Search each line below for the word "voce" and list those that contain it.

→ **Data listing**:
= Beginning of Section =

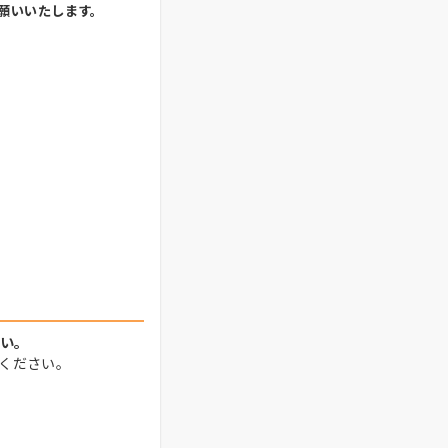
願いいたします。
さい。
ください。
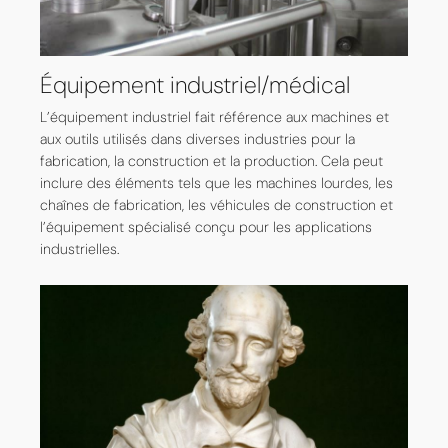
Équipement industriel/médical
L’équipement industriel fait référence aux machines et
aux outils utilisés dans diverses industries pour la
fabrication, la construction et la production. Cela peut
inclure des éléments tels que les machines lourdes, les
chaînes de fabrication, les véhicules de construction et
l’équipement spécialisé conçu pour les applications
industrielles.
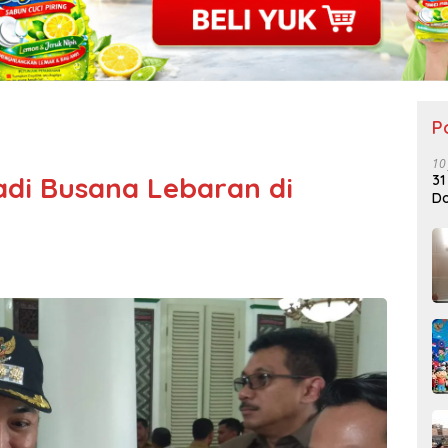
P
10
adi Busana Lebaran di
31
Do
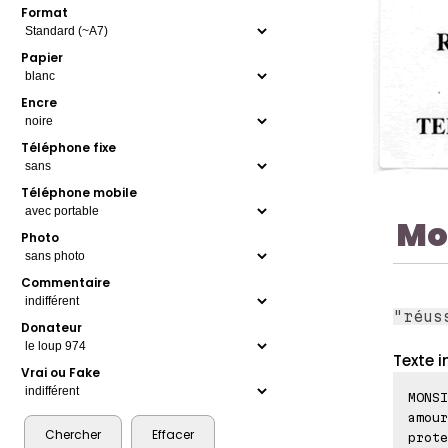
Format
Papier
Encre
Téléphone fixe
Téléphone mobile
Mo
Photo
Commentaire
"réus
Donateur
Texte i
Vrai ou Fake
MONSI
amour
prote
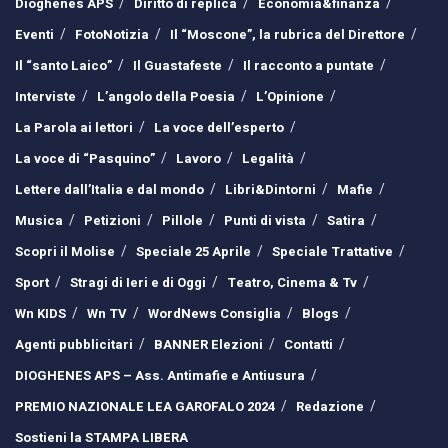
Dioghenes APS
Diritto di replica
Economia&finanza
Eventi
FotoNotizia
Il “Moscone”, la rubrica del Direttore
Il “santo Laico”
Il Guastafeste
Il racconto a puntate
Interviste
L’angolo della Poesia
L’Opinione
La Parola ai lettori
La voce dell’esperto
La voce di “Pasquino”
Lavoro
Legalità
Lettere dall’Italia e dal mondo
Libri&Dintorni
Mafie
Musica
Petizioni
Pillole
Punti di vista
Satira
Scopri il Molise
Speciale 25 Aprile
Speciale Trattative
Sport
Stragi di Ieri e di Oggi
Teatro, Cinema & Tv
Wn KIDS
Wn TV
WordNews Consiglia
Blogs
Agenti pubblicitari
BANNER Elezioni
Contatti
DIOGHENES APS – Ass. Antimafie e Antiusura
PREMIO NAZIONALE LEA GAROFALO 2024
Redazione
Sostieni la STAMPA LIBERA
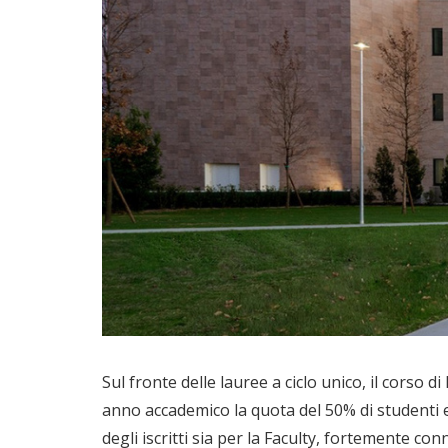
Sul fronte delle lauree a ciclo unico, il corso d
anno accademico la quota del 50% di studenti 
degli iscritti sia per la Faculty, fortemente co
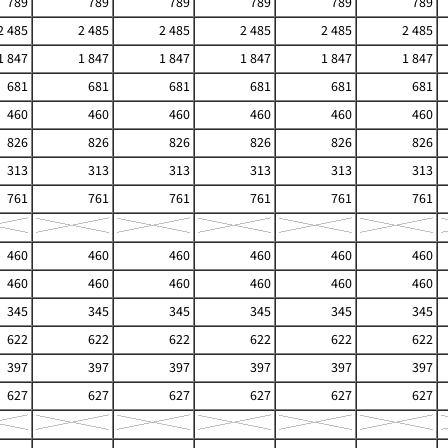
789
789
789
789
789
789
2 485
2 485
2 485
2 485
2 485
2 485
1 847
1 847
1 847
1 847
1 847
1 847
681
681
681
681
681
681
460
460
460
460
460
460
826
826
826
826
826
826
313
313
313
313
313
313
761
761
761
761
761
761
460
460
460
460
460
460
460
460
460
460
460
460
345
345
345
345
345
345
622
622
622
622
622
622
397
397
397
397
397
397
627
627
627
627
627
627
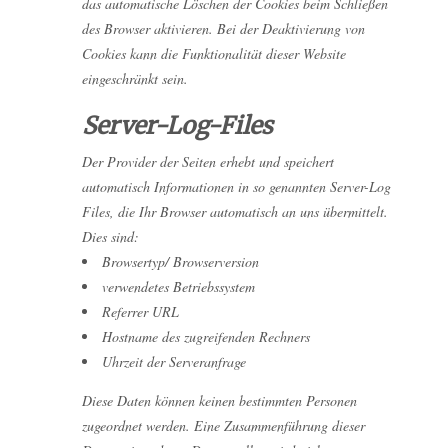
das automatische Löschen der Cookies beim Schließen
des Browser aktivieren. Bei der Deaktivierung von
Cookies kann die Funktionalität dieser Website
eingeschränkt sein.
Server-Log-Files
Der Provider der Seiten erhebt und speichert
automatisch Informationen in so genannten Server-Log
Files, die Ihr Browser automatisch an uns übermittelt.
Dies sind:
Browsertyp/ Browserversion
verwendetes Betriebssystem
Referrer URL
Hostname des zugreifenden Rechners
Uhrzeit der Serveranfrage
Diese Daten können keinen bestimmten Personen
zugeordnet werden. Eine Zusammenführung dieser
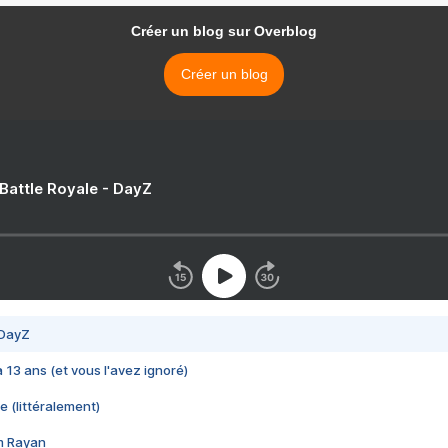
Créer un blog sur Overblog
Créer un blog
 Battle Royale - DayZ
 DayZ
 a 13 ans (et vous l'avez ignoré)
e (littéralement)
im Rayan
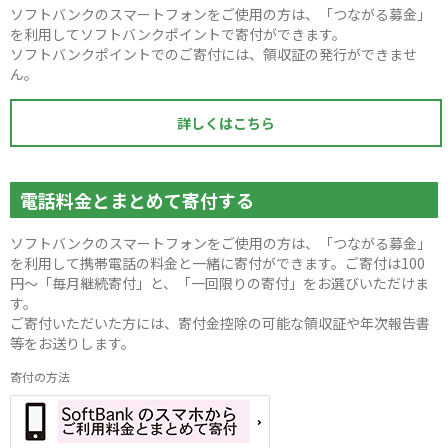
ソフトバンクのスマートフォンをご使用の方は、「つながる募金」
を利用してソフトバンクポイントで寄付ができます。
ソフトバンクポイントでのご寄付には、領収証の発行ができませ
ん。
詳しくはこちら
電話料金とまとめて寄付する
ソフトバンクのスマートフォンをご使用の方は、「つながる募金」
を利用して携帯電話の料金と一緒に寄付ができます。ご寄付は100
円～「毎月継続寄付」と、「一回限りの寄付」をお選びいただけま
す。
ご寄付いただいた方には、寄付金控除の可能な領収証や年次報告書
等をお送りします。
寄付の方法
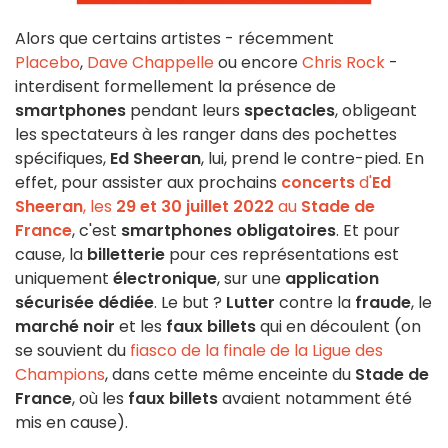
Alors que certains artistes - récemment
Placebo
,
Dave Chappelle
ou encore
Chris Rock
-
interdisent formellement la présence de
smartphones
pendant leurs
spectacles
, obligeant
les spectateurs à les ranger dans des pochettes
spécifiques,
Ed Sheeran
, lui, prend le contre-pied. En
effet, pour assister aux prochains
concerts
d'
Ed
Sheeran
, les
29 et 30 juillet 2022
au
Stade de
France
, c'est
smartphones obligatoires
. Et pour
cause, la
billetterie
pour ces représentations est
uniquement
électronique
, sur une
application
sécurisée dédiée
. Le but ?
Lutter
contre la
fraude
, le
marché noir
et les
faux billets
qui en découlent (on
se souvient du
fiasco de la finale de la Ligue des
Champions
, dans cette même enceinte du
Stade de
France
, où les
faux billets
avaient notamment été
mis en cause).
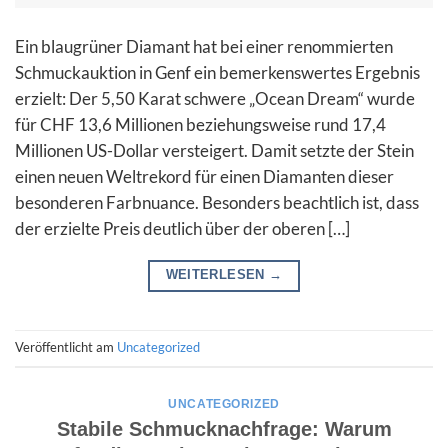
Ein blaugrüner Diamant hat bei einer renommierten
Schmuckauktion in Genf ein bemerkenswertes Ergebnis
erzielt: Der 5,50 Karat schwere „Ocean Dream“ wurde
für CHF 13,6 Millionen beziehungsweise rund 17,4
Millionen US-Dollar versteigert. Damit setzte der Stein
einen neuen Weltrekord für einen Diamanten dieser
besonderen Farbnuance. Besonders beachtlich ist, dass
der erzielte Preis deutlich über der oberen […]
WEITERLESEN
→
Veröffentlicht am
Uncategorized
UNCATEGORIZED
Stabile Schmucknachfrage: Warum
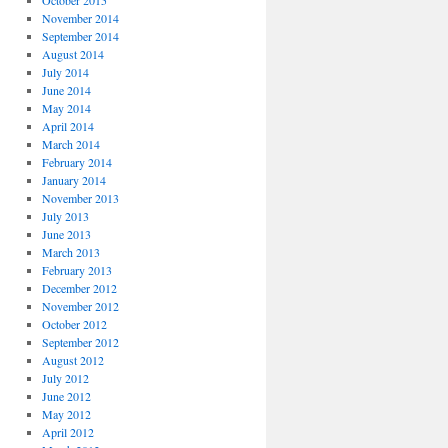
October 2015
November 2014
September 2014
August 2014
July 2014
June 2014
May 2014
April 2014
March 2014
February 2014
January 2014
November 2013
July 2013
June 2013
March 2013
February 2013
December 2012
November 2012
October 2012
September 2012
August 2012
July 2012
June 2012
May 2012
April 2012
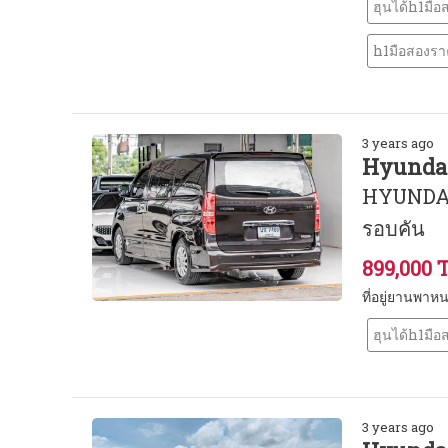
ฮุนได้h1มือ
h1มือสองร
3 years ago
Hyundai
HYUNDAI 
รอบคัน
899,000 
ที่อยู่ยานพา
ฮุนได้h1มือ
3 years ago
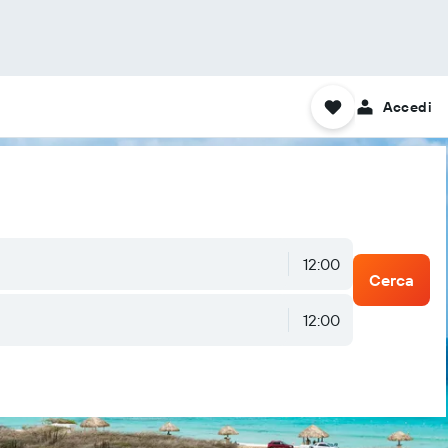
Accedi
12:00
Cerca
12:00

= End of Section =

→ **Solution to this problem**:
La voce dell’esperto
La voce di “Pasquino”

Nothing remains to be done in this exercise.